Source data:
'''
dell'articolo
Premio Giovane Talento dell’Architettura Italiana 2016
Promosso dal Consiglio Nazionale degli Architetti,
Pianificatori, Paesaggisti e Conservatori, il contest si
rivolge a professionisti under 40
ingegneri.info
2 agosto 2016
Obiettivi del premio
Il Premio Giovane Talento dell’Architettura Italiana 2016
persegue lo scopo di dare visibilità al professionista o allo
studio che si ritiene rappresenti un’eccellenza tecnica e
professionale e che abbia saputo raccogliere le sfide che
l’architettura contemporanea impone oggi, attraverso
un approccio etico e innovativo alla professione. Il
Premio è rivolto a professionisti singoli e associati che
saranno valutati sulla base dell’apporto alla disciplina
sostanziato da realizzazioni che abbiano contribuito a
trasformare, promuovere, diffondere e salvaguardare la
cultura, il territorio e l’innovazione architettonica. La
'''
Only the lines from the one with "professionale e che" through the final line above belong in the answer, each retyped exactly.

Response for this exercise
professionale e che abbia saputo raccogliere le sfide che
l’architettura contemporanea impone oggi, attraverso
un approccio etico e innovativo alla professione. Il
Premio è rivolto a professionisti singoli e associati che
saranno valutati sulla base dell’apporto alla disciplina
sostanziato da realizzazioni che abbiano contribuito a
trasformare, promuovere, diffondere e salvaguardare la
cultura, il territorio e l’innovazione architettonica. La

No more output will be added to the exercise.